Social Networking for Seniors

Vol. 23 No. 3

By

Jeffrey M. Allen is the principal of Graves & Allen in Oakland, California. A frequent speaker and writer on technology topics, he is editor-in-chief of GPSolo magazine and GPSolo eReport, an editorial board member of the ABA Journal and Experience magazine, author of jallenlawtekblog.com, co-author of Technology Solutions for Today’s Lawyer (ABA 2013) and iPad® for Lawyers (West 2013), and a liaison to the ABA Standing Committee on Technology and Information Services. In addition to being licensed as an attorney in California, he has been admitted as a Solicitor of the Supreme Court of England and Wales. He is an associate professor at California State University of the East Bay. He also works extensively as an arbitrator and a mediator.

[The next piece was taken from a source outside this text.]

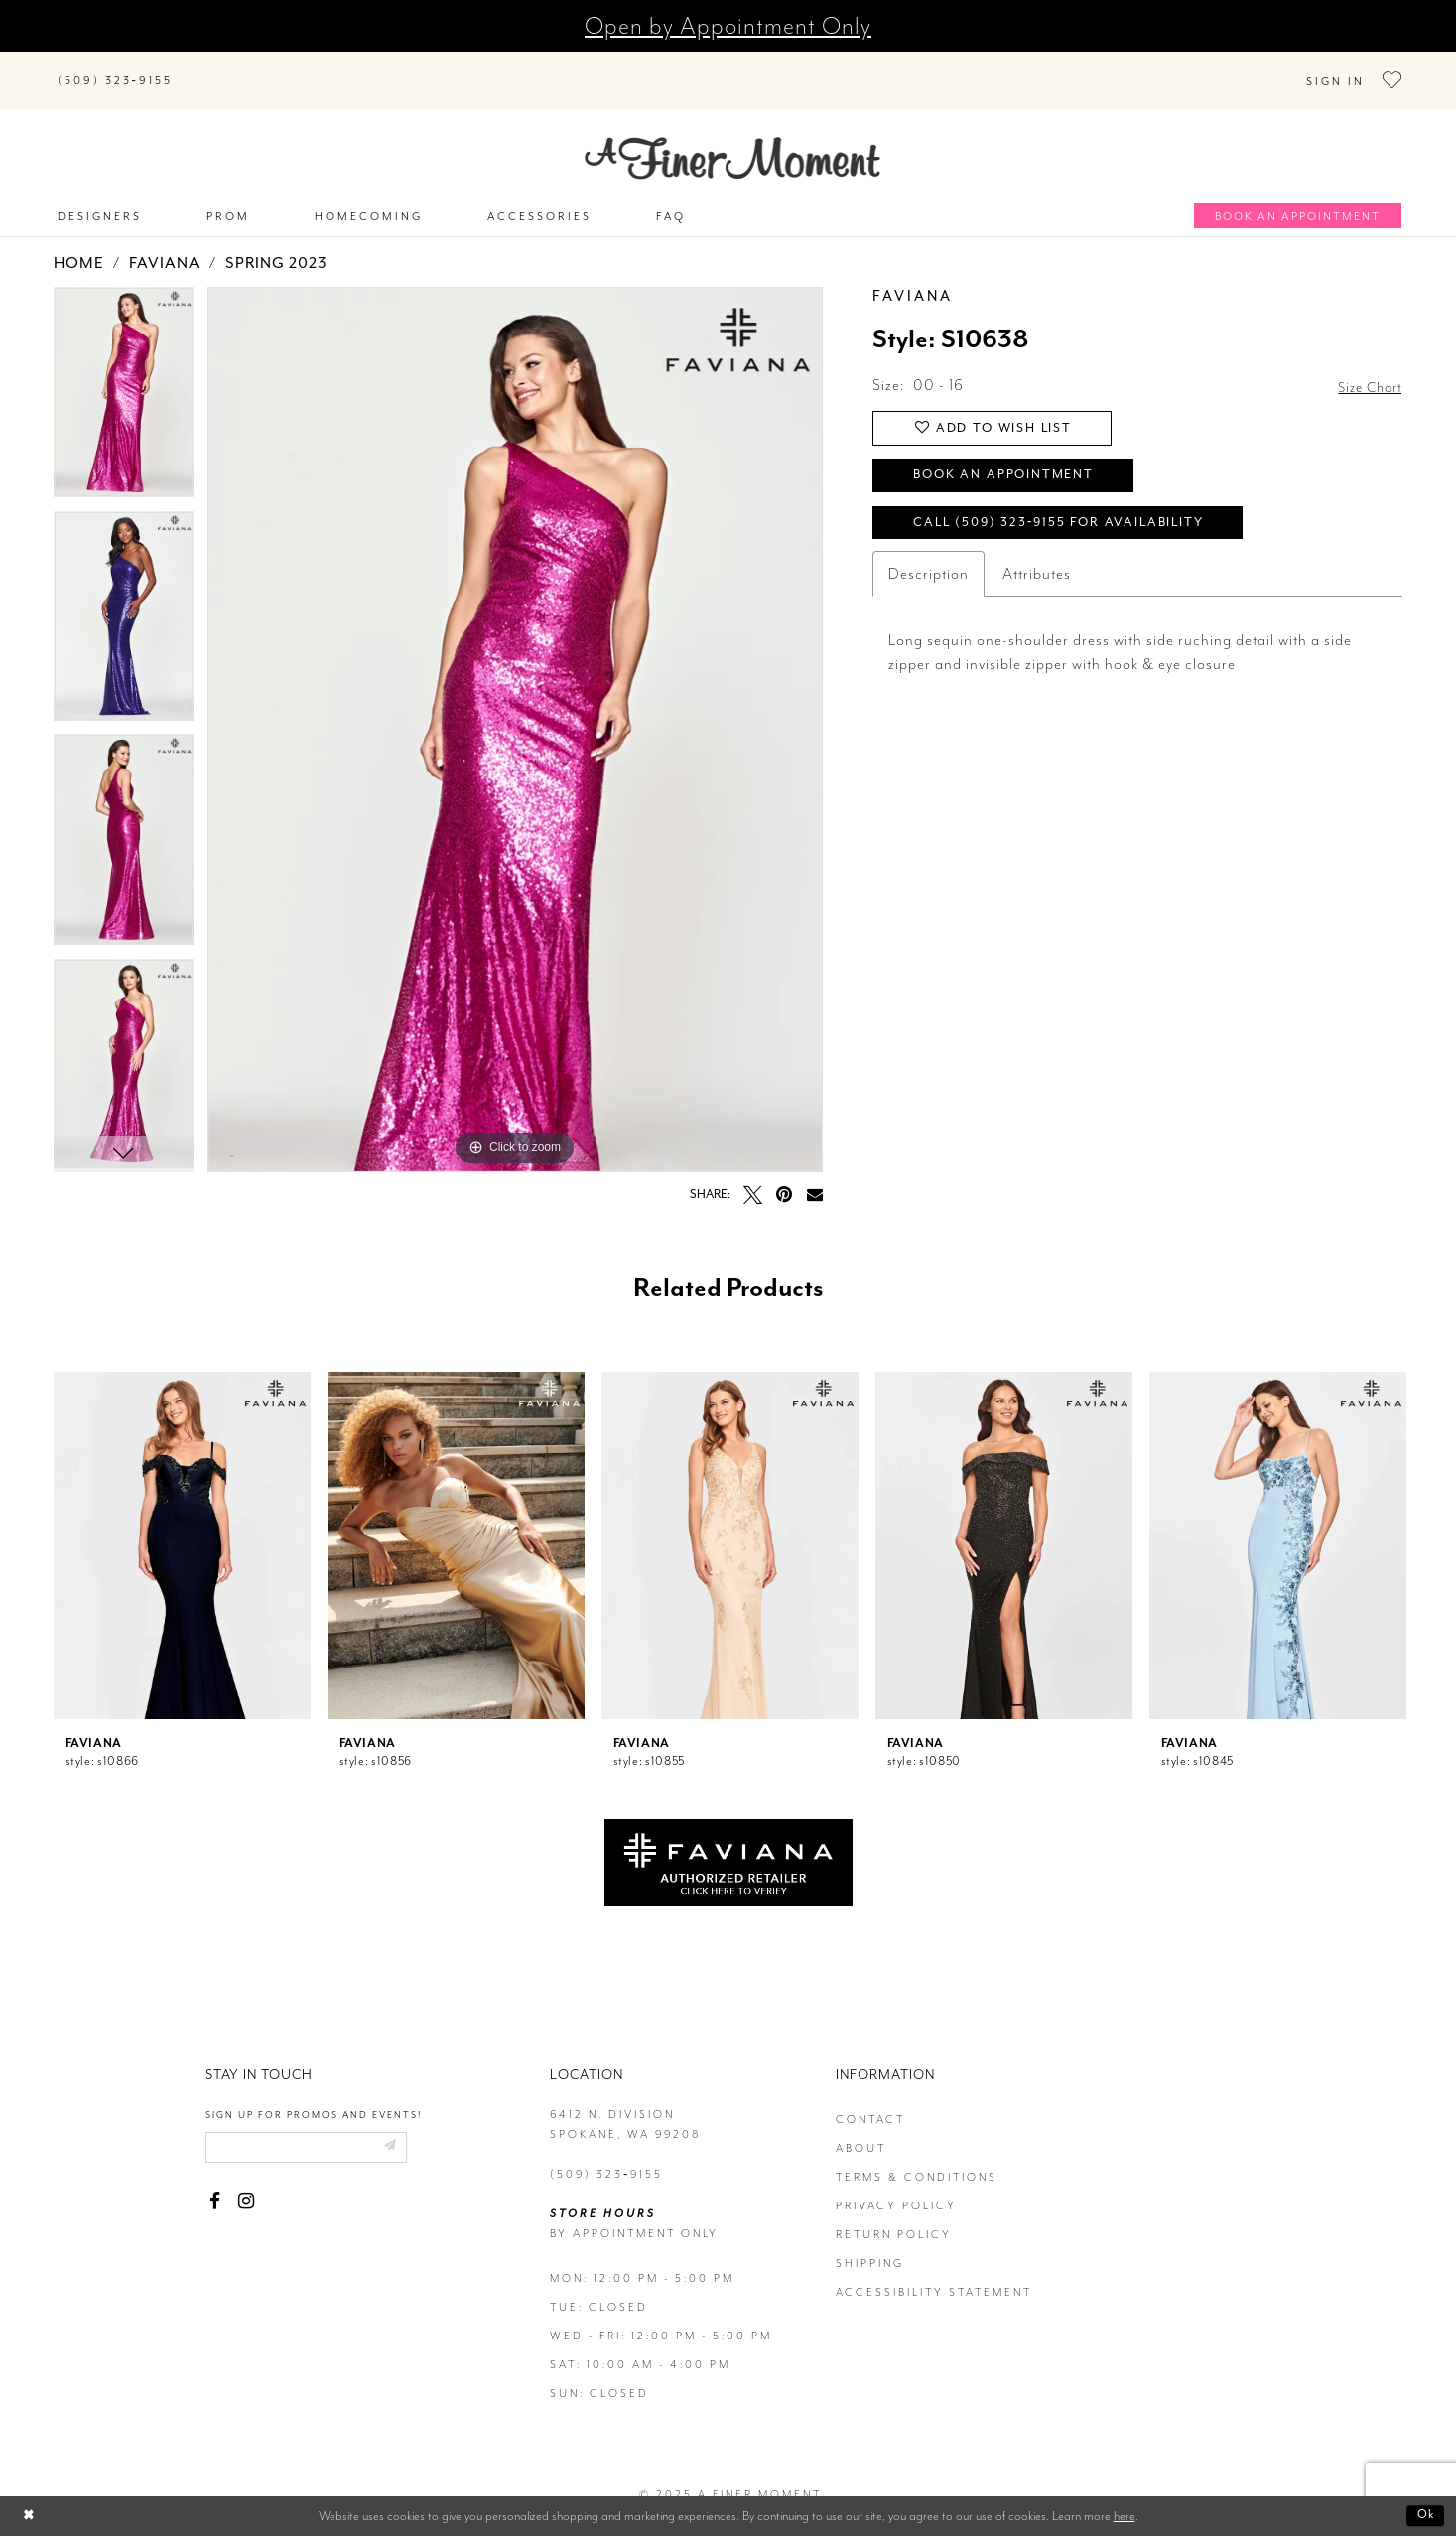  Describe the element at coordinates (1297, 196) in the screenshot. I see `[Book an appointment]` at that location.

Seniors have moved into social networking online. In fact, although the percentage of users remains somewhat lower than other age groups, seniors represent the fastest growing demographic for social networking users in the United States. A chart, published online by Mashable, http://mashable.com/2013/08/08/senior-citizens-social-media, shows the increase in the use of social media and networking by seniors over the last five years. It reflects a far more dramatic growth for those over age 65 than for any other age group. It also shows the 50–64 age group as the second fastest growing adopters. The chart also shows that despite the recent growth, the 65-plus age group has not yet cracked the 50 percent mark, while all other age groups have, and the 50–64 age group (second lowest) has already reached 60 percent.

An infographic prepared by Wishpond, http://blog.wishpond.com/post/51827002974/infographic-how-senior-citizens-interact-on-social, shows that seniors currently make fairly broad use of the Internet and its features, including participation in social media. It gives you some idea of how seniors use the Internet and social media sites.

While most people (including many seniors) believe that seniors as a group are technologically challenged, that generalization (which may once have had some truth to it) is rapidly going the way of the dinosaurs. More and more seniors have acknowledged technology, and many of those who acknowledge it have adopted and even befriended it. Now we find seniors regularly using e-mail accounts, text messaging from smartphones and tablets, keeping up with friends and family by interacting through social media sites or through Skype, exchanging videos and photographs, and streaming media for entertainment.